__What you are asked to do__
In the listing below, how many lines hold "para"? Give the number only.

(Supplied material begins)

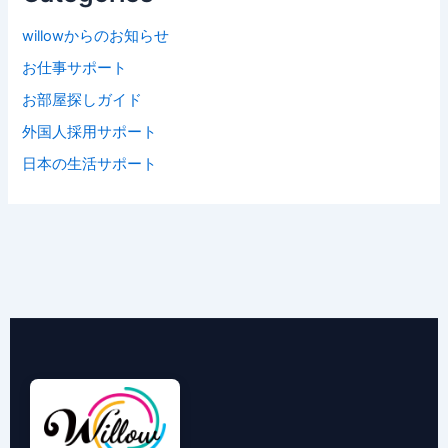
willowからのお知らせ
お仕事サポート
お部屋探しガイド
外国人採用サポート
日本の生活サポート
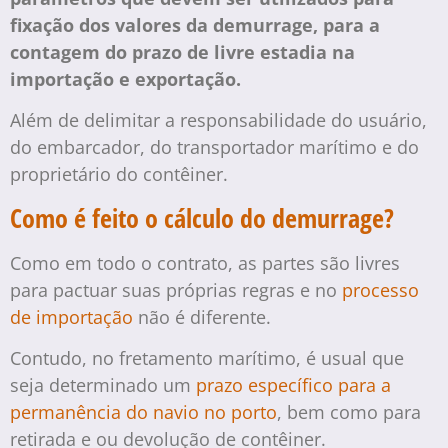
fixação dos valores da demurrage, para a
contagem do prazo de livre estadia na
importação e exportação.
Além de delimitar a responsabilidade do usuário,
do embarcador, do transportador marítimo e do
proprietário do contêiner.
Como é feito o cálculo do demurrage?
Como em todo o contrato, as partes são livres
para pactuar suas próprias regras e no
processo
de importação
não é diferente.
Contudo, no fretamento marítimo, é usual que
seja determinado um
prazo específico para a
permanência do navio no porto
, bem como para
retirada e ou devolução de contêiner.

(Supplied material ends)

__Result of the exercise__
4